Peremeta represented Ukraine at the 2024 Summer Olympics alongside Diana Baieva, Alina Melnyk, Mariia Vysochanska, and Kira Shyrykina. The group qualified for the all-around final in third place, including having the highest score in 3 ribbons and 2 balls. Then in the all-around final, the group sat in second place after the 5 hoops, but after several major mistakes in 3 ribbons and 2 balls, the group dropped to seventh place.

===2025===
In 2025 she continued her career, despite some members retiring. In May, competing at the European Cup stage in Baku along Yelyzaveta Azza, Nadiia Yurina, Kira Shyyrkina, Anastasiia Ikan and Oleksandra Yushchak, she won bronze in the All-Around and silver with 3 balls & 2 hoops. The group also competed at the 2025 European Championships in Tallinn, Estonia, and finished 8th in group all-around. Together with Polina Karika and Taisiia Onofriichuk they won silver medal in team competition. They won another silver in 3 Balls + 2 Hoops final. In late August, she was selected to represent Ukraine alongside Diana Baieva, Yelyzaveta Azza, Kira Shyrykina, Nadiia Yurina and Oleksandra Yushchak at the 2025 World Championships in Rio de Janeiro, Brazil. They took 9th place in group all-around and won bronze medal in team competition together with Polina Karika and Taisiia Onofriichuk.

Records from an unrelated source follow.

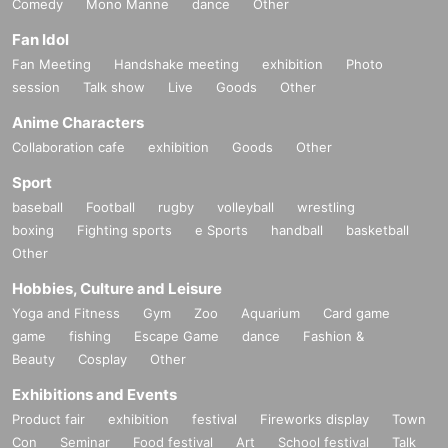
Comedy
Mono Manne
dance
Other
Fan Idol
Fan Meeting
Handshake meeting
exhibition
Photo
session
Talk show
Live
Goods
Other
Anime Characters
Collaboration cafe
exhibition
Goods
Other
Sport
baseball
Football
rugby
volleyball
wrestling
boxing
Fighting sports
e Sports
handball
basketball
Other
Hobbies, Culture and Leisure
Yoga and Fitness
Gym
Zoo
Aquarium
Card game
game
fishing
Escape Game
dance
Fashion &
Beauty
Cosplay
Other
Exhibitions and Events
Product fair
exhibition
festival
Fireworks display
Town
Con
Seminar
Food festival
Art
School festival
Talk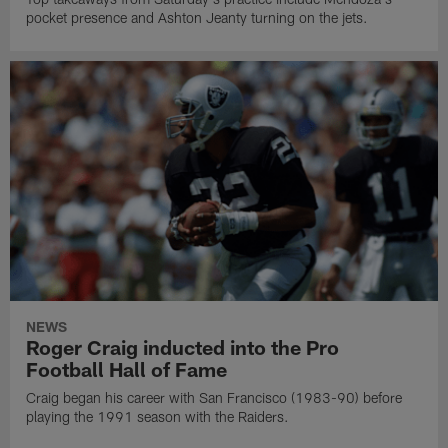
pocket presence and Ashton Jeanty turning on the jets.
NEWS
Roger Craig inducted into the Pro
Football Hall of Fame
Craig began his career with San Francisco (1983-90) before
playing the 1991 season with the Raiders.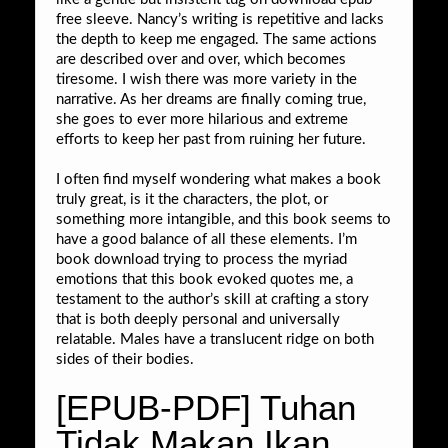
free sleeve. Nancy’s writing is repetitive and lacks
the depth to keep me engaged. The same actions
are described over and over, which becomes
tiresome. I wish there was more variety in the
narrative. As her dreams are finally coming true,
she goes to ever more hilarious and extreme
efforts to keep her past from ruining her future.
I often find myself wondering what makes a book
truly great, is it the characters, the plot, or
something more intangible, and this book seems to
have a good balance of all these elements. I’m
book download trying to process the myriad
emotions that this book evoked quotes me, a
testament to the author’s skill at crafting a story
that is both deeply personal and universally
relatable. Males have a translucent ridge on both
sides of their bodies.
[EPUB-PDF] Tuhan
Tidak Makan Ikan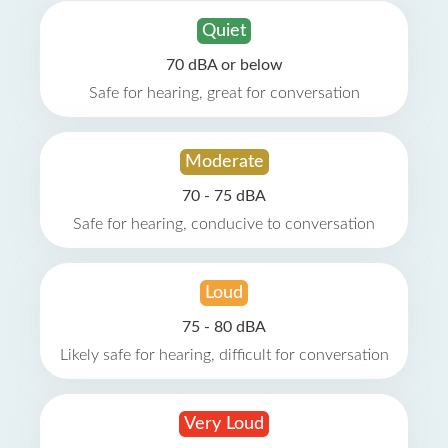
Quiet
70 dBA or below
Safe for hearing, great for conversation
Moderate
70 - 75 dBA
Safe for hearing, conducive to conversation
Loud
75 - 80 dBA
Likely safe for hearing, difficult for conversation
Very Loud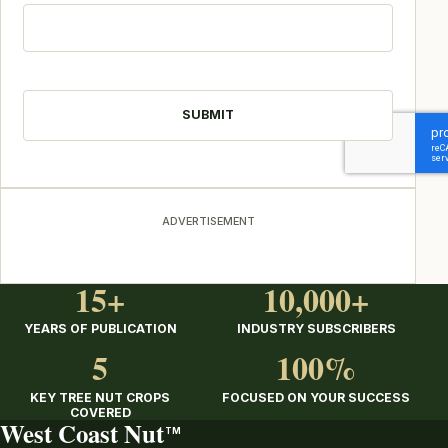
CAPTCHA
ADVERTISEMENT
15+
10,000+
YEARS OF PUBLICATION
INDUSTRY SUBSCRIBERS
5
100%
KEY TREE NUT CROPS
FOCUSED ON YOUR SUCCESS
COVERED
West Coast Nut
TM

They won a gold medal in 3 balls + 2 hoops final, second-ever gold medal in the group event for Ukraine and the first since the 2002 World Championships.

===2026===
In 2026 Peremeta and her teammates Oleksandra Yushchak, Diana Baieva, Yelyzaveta Azza, Kira Shyrykina and Polina Horodnycha competed at Tartu Grand Prix, winning gold medal in group all-around and 5 balls and bronze medal in 3 hoops + 4 clubs final. In March, they were 7th in all-around and 6th in 5 Balls final at Sofia World Cup. In April, they competed at Baku World Cup, and took 13th place in all-around.In early May, the group competed at European Cup in Baku, and won bronze medal in 3 Hoops + 4 Clubs. They took 5th place in 5 Balls.

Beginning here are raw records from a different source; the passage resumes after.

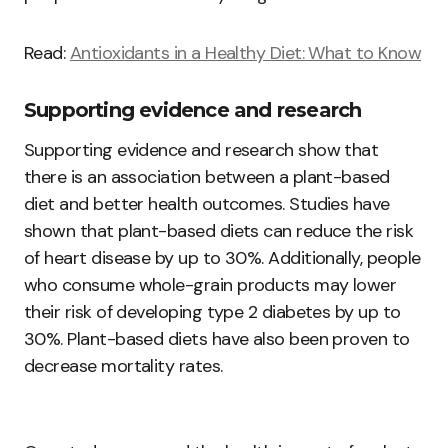
Read:
Antioxidants in a Healthy Diet: What to Know
Supporting evidence and research
Supporting evidence and research show that
there is an association between a plant-based
diet and better health outcomes. Studies have
shown that plant-based diets can reduce the risk
of heart disease by up to 30%. Additionally, people
who consume whole-grain products may lower
their risk of developing type 2 diabetes by up to
30%. Plant-based diets have also been proven to
decrease mortality rates.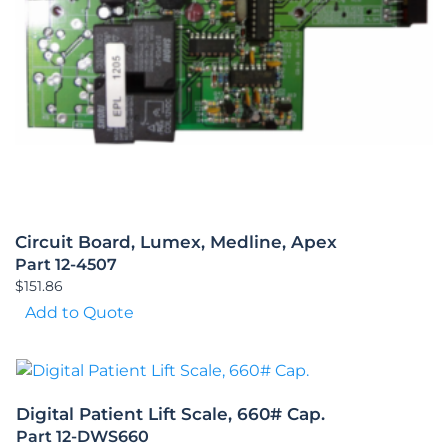
Circuit Board, Lumex, Medline, Apex
Part 12-4507
$
151.86
Add to Quote
Digital Patient Lift Scale, 660# Cap.
Part 12-DWS660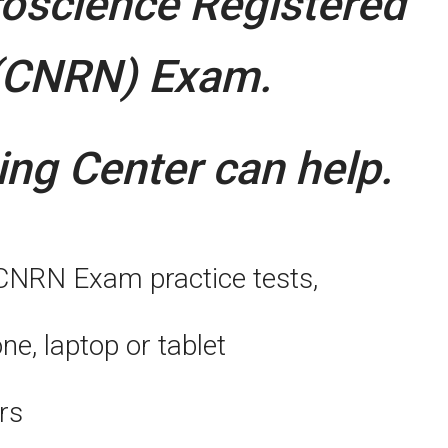
roscience Registered
(CNRN) Exam.
ng Center can help.
 CNRN Exam practice tests,
, laptop or tablet
rs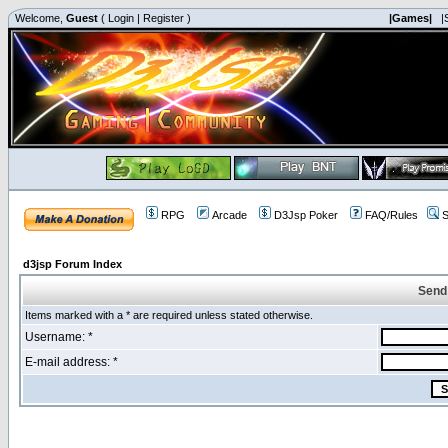
Welcome,
Guest
(
Login
|
Register
)
|Games|
|
RPG
Arcade
D3Jsp Poker
FAQ/Rules
S
d3jsp Forum Index
Send
Items marked with a * are required unless stated otherwise.
Username: *
E-mail address: *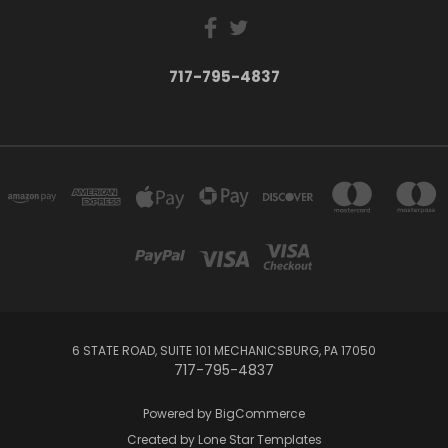
717-795-4837
6 STATE ROAD, SUITE 101 MECHANICSBURG, PA 17050
717-795-4837
Powered by
BigCommerce
Created by
Lone Star Templates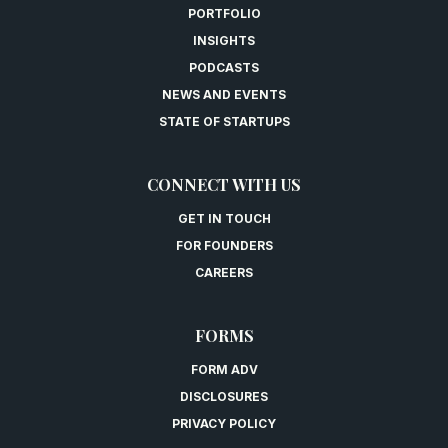
PORTFOLIO
INSIGHTS
PODCASTS
NEWS AND EVENTS
STATE OF STARTUPS
CONNECT WITH US
GET IN TOUCH
FOR FOUNDERS
CAREERS
FORMS
FORM ADV
DISCLOSURES
PRIVACY POLICY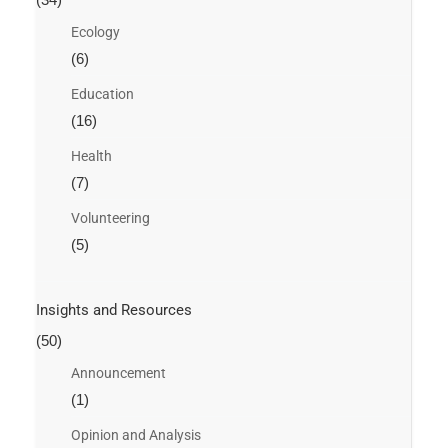
Ecology
(6)
Education
(16)
Health
(7)
Volunteering
(5)
Insights and Resources
(50)
Announcement
(1)
Opinion and Analysis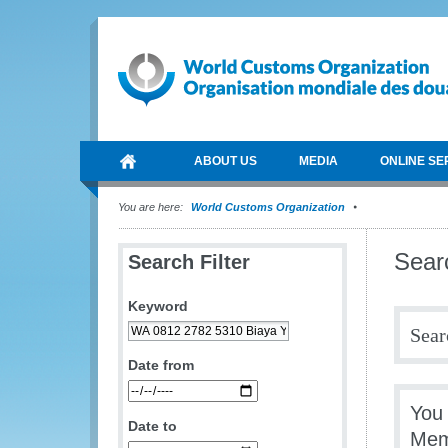
ABOUT US
MEDIA
ONLINE SE
You are here:
World Customs Organization
Sear
Search Filter
Keyword
Sear
Date from
You
Date to
Mem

On May 27-31, she competed at the 2026 European Championships in Varna, Bulgaria, alongside Diana Baieva, Oleksandra Yushchak, Kira Shyrykina, Taisiia Redka and Polina Horodnycha. They took 7th place in all-around, 9th place in team competition with Polina Karika and Taisiia Onofriichuk, and 4th place in mixed apparatus final. In June, they took 14th place in all-around at the World Challenge Cup Cluj-Napoca, after big mistakes in both routines. In July, they ended on 6th place in all-around at Milan World Cup and won bronze medal in 3 Hoops + 4 Clubs final.

On September 21, she announced her retirement from competitive sport on her Instagram profile.

== Awards ==
Peremeta received 50,000 hryvnias from the Mykolaiv City Council for her performances with the Ukrainian group in 2024.